Developer Blog
Overview
Dask is a flexible open source parallel computation framework that lets you comfortably scale up and scale out your analytics. If you’re running into memory issues, storage limitations, or CPU boundaries on a single machine when using Pandas, NumPy, or other computations with Python, Dask can help you scale up on all of the cores on a single machine, or scale out on all of the cores and memory across your cluster.
Dask enables distributed computing in pure Python and complements the existing numerical and scientific computing capability within Anaconda. Dask works well on a single machine to make use of all of the cores on your laptop and process larger-than-memory data, and it scales up resiliently and elastically on clusters with hundreds of nodes.
Dask works natively from Python with data in different formats and storage systems, including the Hadoop Distributed File System (HDFS) and Amazon S3. Anaconda and Dask can work with your existing enterprise Hadoop distribution, including Cloudera CDH and Hortonworks HDP.
In this post, we’ll show you how you can use Anaconda with Dask for distributed computations and workflows, including distributed dataframes, arrays, text processing, and custom parallel workflows that can help you make the most of Anaconda and Dask on your cluster. We’ll work with Anaconda and Dask interactively from the Jupyter Notebook while the heavy computations are running on the cluster.
Installing Anaconda and Dask on your Hadoop or High Performance Computing (HPC) Cluster
There are many different ways to get started with Anaconda and Dask on your Hadoop or HPC cluster, including manual setup via SSH; by integrating with resource managers such as YARN, SGE, or Slurm; launching instances on Amazon EC2; or by using the enterprise-ready Anaconda for cluster management.
Anaconda for cluster management makes it easy to install familiar packages from Anaconda (including NumPy, SciPy, Pandas, NLTK, scikit-learn, scikit-image, and access to 720+ more packages in Anaconda) and the Dask parallel processing framework on all of your bare-metal or cloud-based cluster nodes. You can provision centrally managed installations of Anaconda, Dask and the Jupyter notebook using two simple commands with Anaconda for cluster management:
$ acluster create dask-cluster -p dask-cluster
$ acluster install dask notebook
Additional features of Anaconda for cluster management include:
- Easily install Python and R packages across multiple cluster nodes
- Manage multiple conda environments across a cluster
- Push local conda environments to all cluster nodes
- Works on cloud-based and bare-metal clusters with existing Hadoop installations
- Remotely SSH and upload/download files to and from cluster nodes
Once you’ve installed Anaconda and Dask on your cluster, you can perform many types of distributed computations, including text processing (similar to Spark), distributed dataframes, distributed arrays, and custom parallel workflows. We’ll show some examples in the following sections.

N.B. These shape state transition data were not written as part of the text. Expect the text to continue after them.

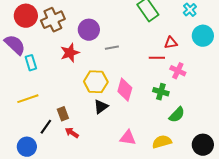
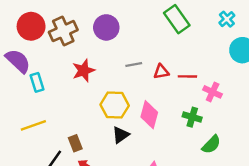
purple circle: (89, 30) -> (106, 27), moved
red triangle: (171, 43) -> (161, 72), moved

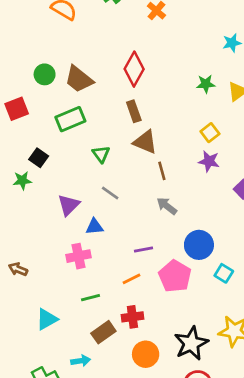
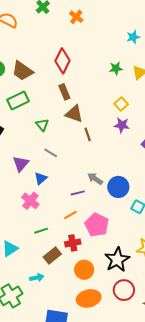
gray arrow: (167, 206) -> (95, 179), moved
blue triangle: (94, 227) -> (41, 178), turned -32
pink cross: (79, 256) -> (30, 201), turned -36
pink pentagon: (175, 276) -> (97, 225), moved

Distributed Text and Language Processing (Dask Bag)
Dask works well with standard computations such as text processing and natural language processing and with data in different formats and storage systems (e.g., HDFS, Amazon S3, local files). The Dask Bag collection is similar to other parallel frameworks and supports operations like filter, count, fold, frequencies, pluck
, and take
, which are useful for working with a collection of Python objects such as text.
For example, we can use the natural language processing toolkit (NLTK) in Anaconda to perform distributed language processing on a Hadoop cluster, all while working interactively in a Jupyter notebook.

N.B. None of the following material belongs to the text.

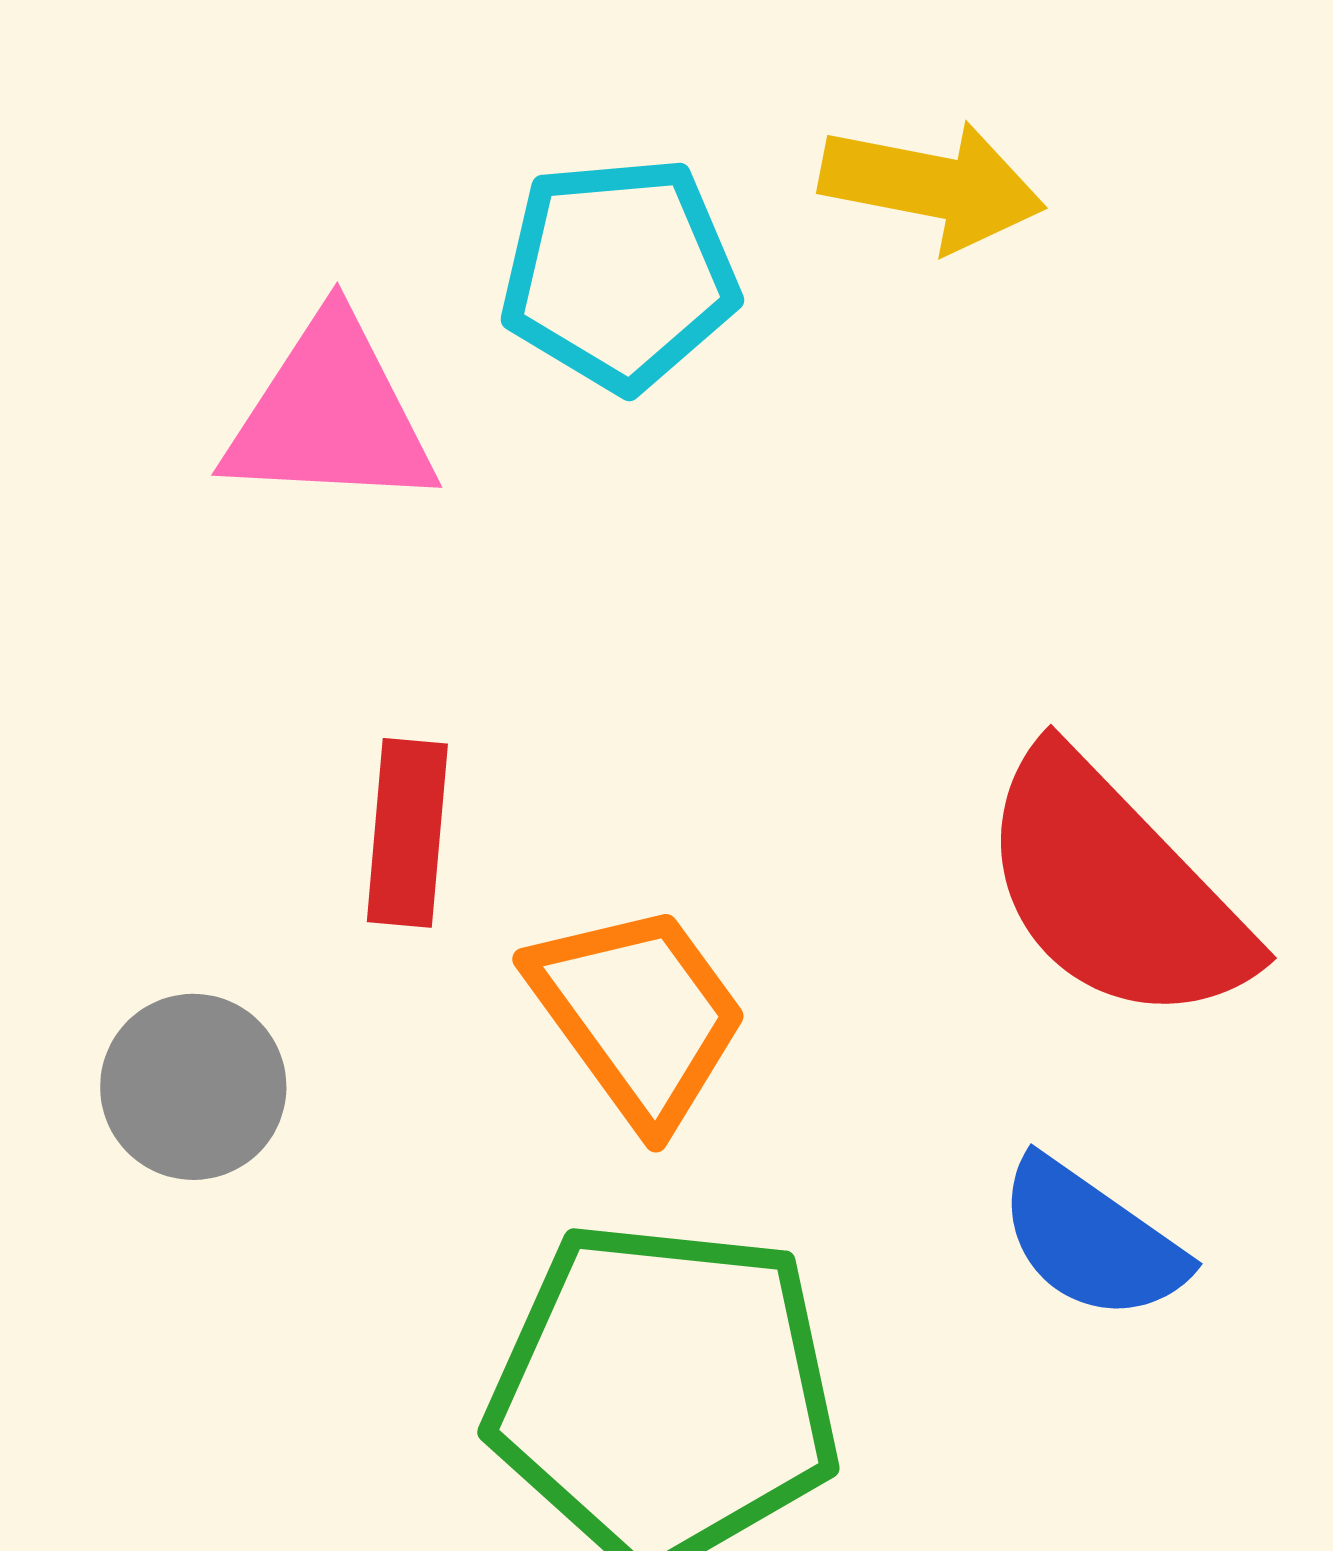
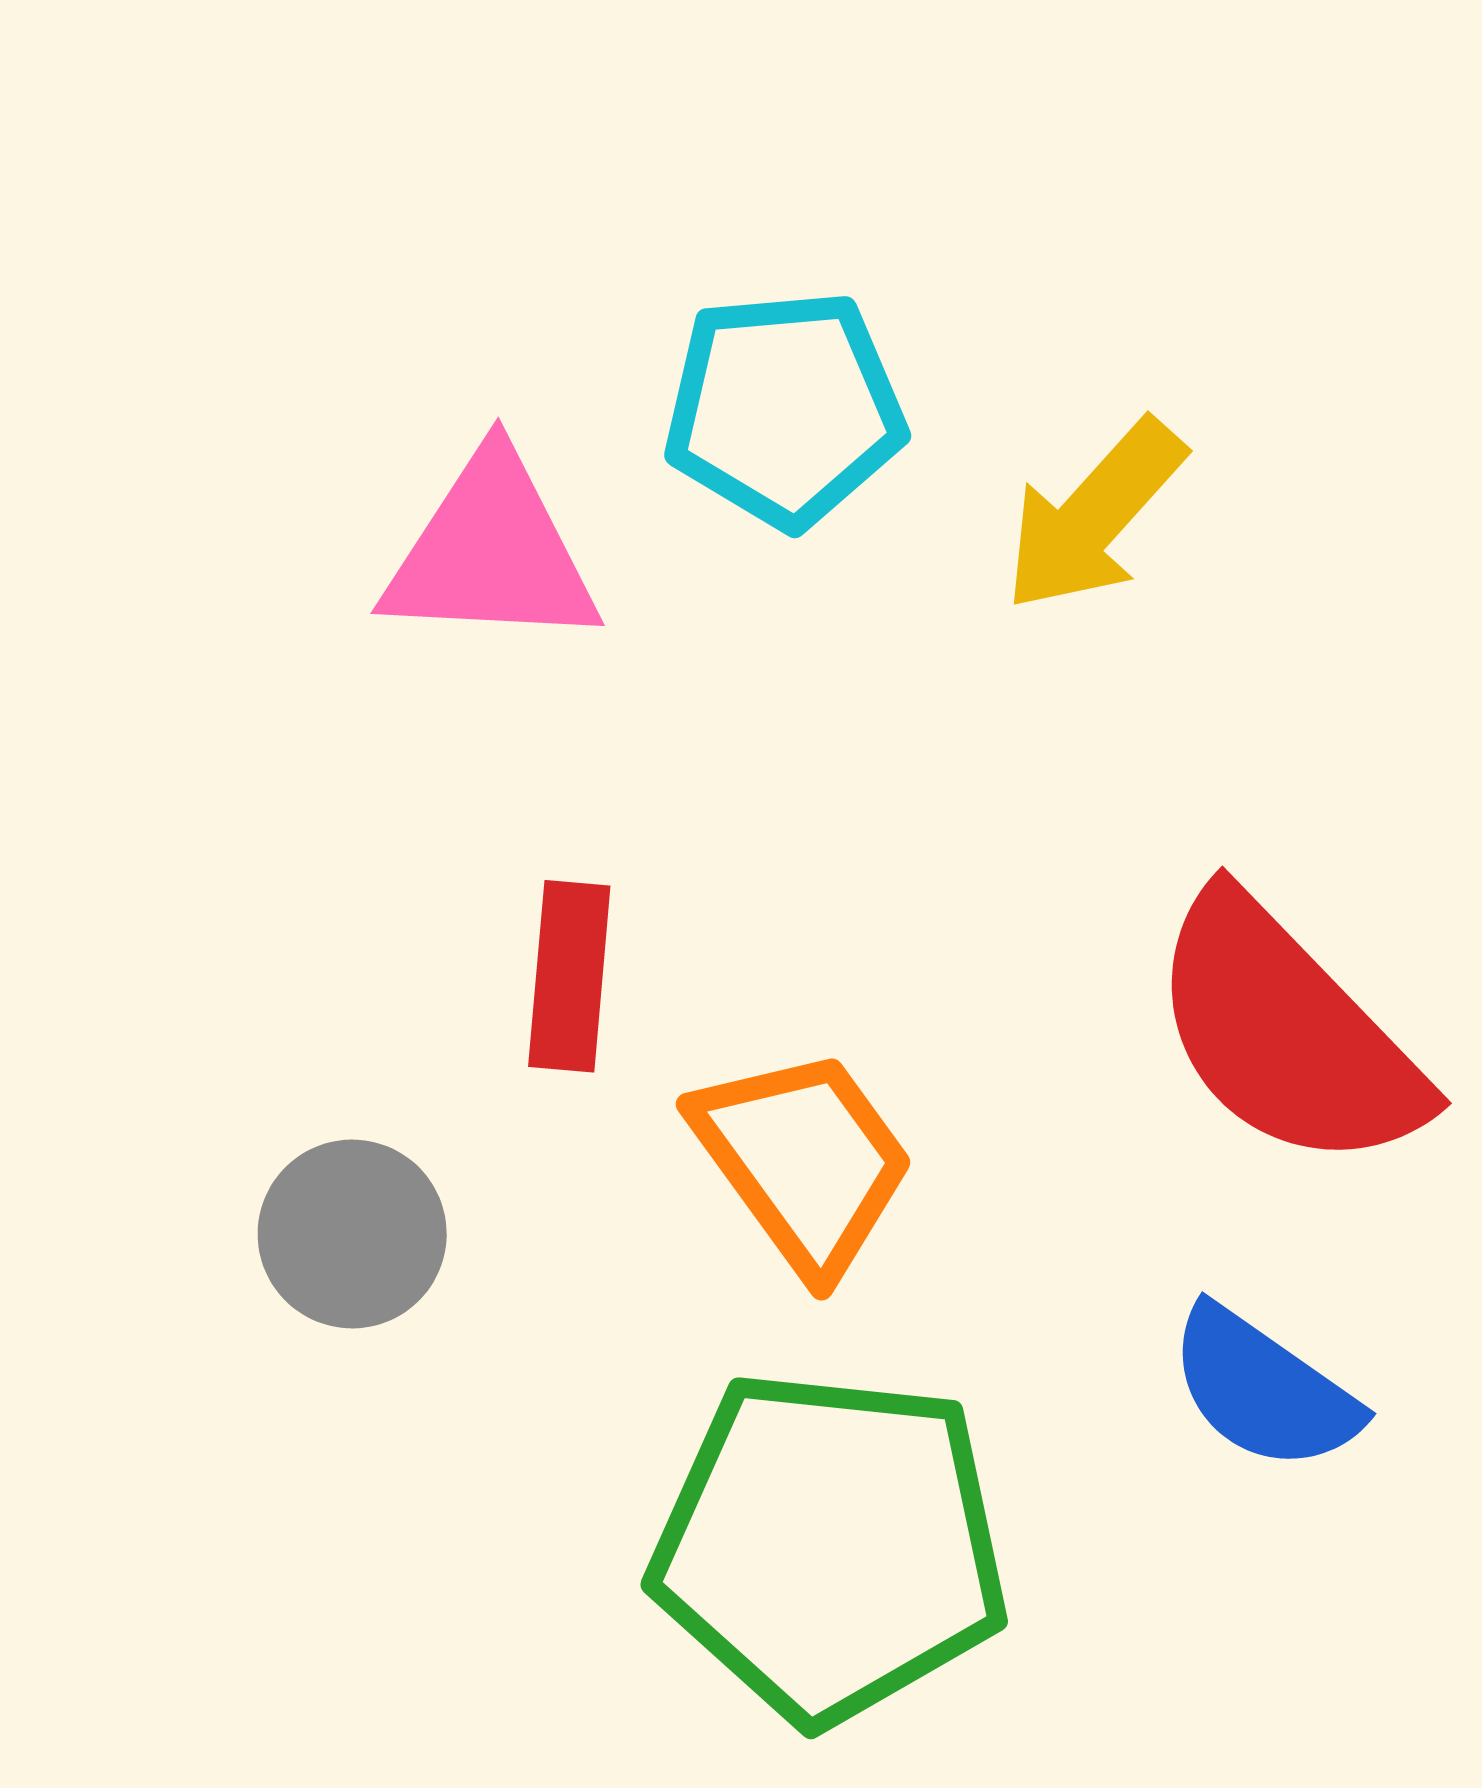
yellow arrow: (932, 186) -> (1094, 516), moved, turned 121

In this example, we'll use a subset of the data set that contains comments from the reddit website from January 2015 to August 2015, which is about 242 GB on disk. This data set was made available on July 2015 in a reddit post. The data set is in JSON format (one comment per line) and consists of the comment body, author, subreddit, timestamp of creation and other fields.
First, we import libraries from Dask and connect to the Dask distributed scheduler:
>>> import dask
>>> from distributed import Executor, hdfs, progress
>>> e = Executor('54.164.41.213:8786')
Next, we load 242 GB of JSON data from HDFS using pure Python:
>>> import json
>>> lines = hdfs.read_text('/user/ubuntu/RC_2015-*.json')
>>> js = lines.map(json.loads)
We can filter and load the data into distributed memory across the cluster:
>>> movies = js.filter(lambda d: 'movies' in d['subreddit'])
>>> movies = e.persist(movies)
Once we’ve loaded the data into distributed memory, we can import the NLTK library from Anaconda and construct stacked expressions to tokenize words, tag parts of speech, and filter out non-words from the dataset.
>>> import nltk
>>> pos = e.persist(movies.pluck('body')
... .map(nltk.word_tokenize)
... .map(nltk.pos_tag)
... .concat()
... .filter(lambda (word, pos): word.isalpha()))
In this example, we’ll generate a list of the top 10 proper nouns from the movies
subreddit.
>>> f = e.compute(pos.filter(lambda (word, type): type == 'NNP')
... .pluck(0)
... .frequencies()
... .topk(10, lambda (word, count): count))
>>> f.result()
[(u'Marvel', 35452),
(u'Star', 34849),
(u'Batman', 31749),
(u'Wars', 28875),
(u'Man', 26423),
(u'John', 25304),
(u'Superman', 22476),
(u'Hollywood', 19840),
(u'Max', 19558),
(u'CGI', 19304)]
Finally, we can use Bokeh to generate an interactive plot of the resulting data:
View the full notebook for this distributed language processing example on Anaconda Cloud.
Analysis with Distributed Dataframes (Dask DataFrame)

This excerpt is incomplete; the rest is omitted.